Houston running with a large middle class on their roster is a big divergence from past regimes, specifically the Rick Smith era. Rick (and Chris Olsen…call me back Chris) believed in the General Electric (GE) management model of 20/80/10. For a quick reminder, this means 20% of the roster is your core/foundation, 80% is your middle class, and 10% is continued roster churn.
With this model coupled with Houston’s contract structure this led to a top heavy cap spend with the 20% of the roster. Leaving a smaller cap spend on the middle class and roster churn group.
Today’s roster in Houston does not follow that model. I wanted to see how their roster counts compare against the other 31 teams, specifically with the middle class.
We pulled data from Overthecap.com for active cap spending per player across the league. I eliminated practice squad players and some reserve players (NFI, Retired, etc.) leaving only Active players and Injured Reserve players.

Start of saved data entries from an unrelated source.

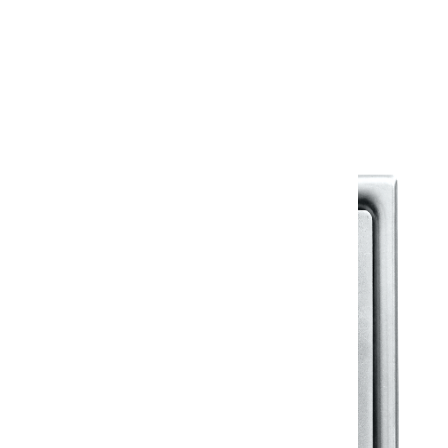
Warranty
Warranty Document
Discover similar products
View All in Klassic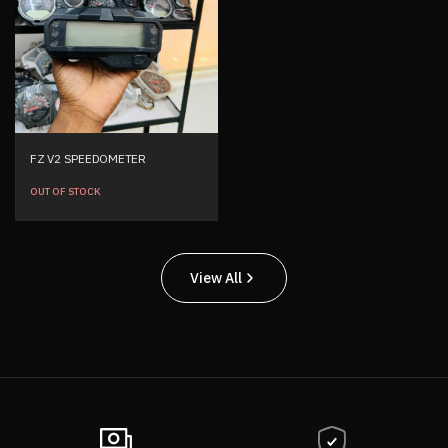
FZ V2 SPEEDOMETER
OUT OF STOCK
View All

Many of the players on IR could potential return to their respective roster at some point in the season.
The average salary cap charge, from a percentage perspective, for an NFL player (with the above exceptions removed) was 2.06%. For a cap number perspective, this represents a number of $4.288 million on a $208.2 million league salary cap.
Based on the 2.06% average, we used a grouping of player cap charges ranging from 1.0% to 3.0% the create a middle class of players.
The data was also sorted from Top 25%, Top 50%, and Bottom 25% to see how teams compared here as well.
First let’s take a look at the roster distribution for the Top 25%, Top 50%, and Bottom 25%. Note: this does not cover the entire roster.
This shows the number of players in each cap charge bucket. Our theory of Houston having one of the largest middle classes appears to have some merit based on this chart.
Earlier we discussed creating a middle class based on the average player cap charge across the league. The bucket was created based on a player cap charge of 1.0% to 3.0%. The below chart shows the count of players, per team, that fall into the bucket.
Another prior confirmed by this chart. Houston has the second largest middle class in the league, when using this threshold bucket. Miami topping this chart was a bit of a surprise given how small their Top 50% grouping is compared to the league.
The data confirms the theory that I’ve voiced the past two years. General Manager Nick Caserio has built a large middle class among the 69 player roster.
You are probably asking…is this good or bad? In my opinion the answer is neither. This is just another component of roster building. Caserio was employed by the New England Patriots for nearly 20 years. Many of those years their roster had a similar construction with a large middle class.
I do believe Houston has boxed themselves in a bit due to the contract structure and short term view on the roster. Based on interviews conducted by Nick Caserio, Houston is taking a 1 to 2 year outlook approach to the roster construction.
In today’s league that’s not a bad thing. However the short term contracts signed by Houston the past two years can create an interim problem.
To attract free agents teams will need to offer some version of guaranteed money. When you do that on a one year or two year contract, the guarantee may not be spread out over multiple years. On the flip side with longer term contracts (ex. 3 years) the team takes on more injury liability, more so with aging veterans. It is a fine line to tow regardless.
One thing to note, Houston did incur additional injuries to start the season. This created a situation where roster jumbling was needed during the final 53 man roster cut downs to ensure certain players would be eligible later in the season. Teams have to pay replacement players to cover the injured players. What was supposed to be a 69 player roster (53 + 16 practice squad) turned into a 74 player roster.
Nick Caserio was quoted recently that cap spend for reserve player allotment would be around $16-$18 million. Prior to the Mario Addison activation, that number was around $15.8 million. The injury bug had already pushed Houston to the max with this specific allotment, making things tighter in other areas.
For 2023 and beyond, I suspect we may see Caserio adjust the roster to bring the middle class count down. The percentages will shift to a larger Top 25% and larger Bottom 25% decreasing the middle class.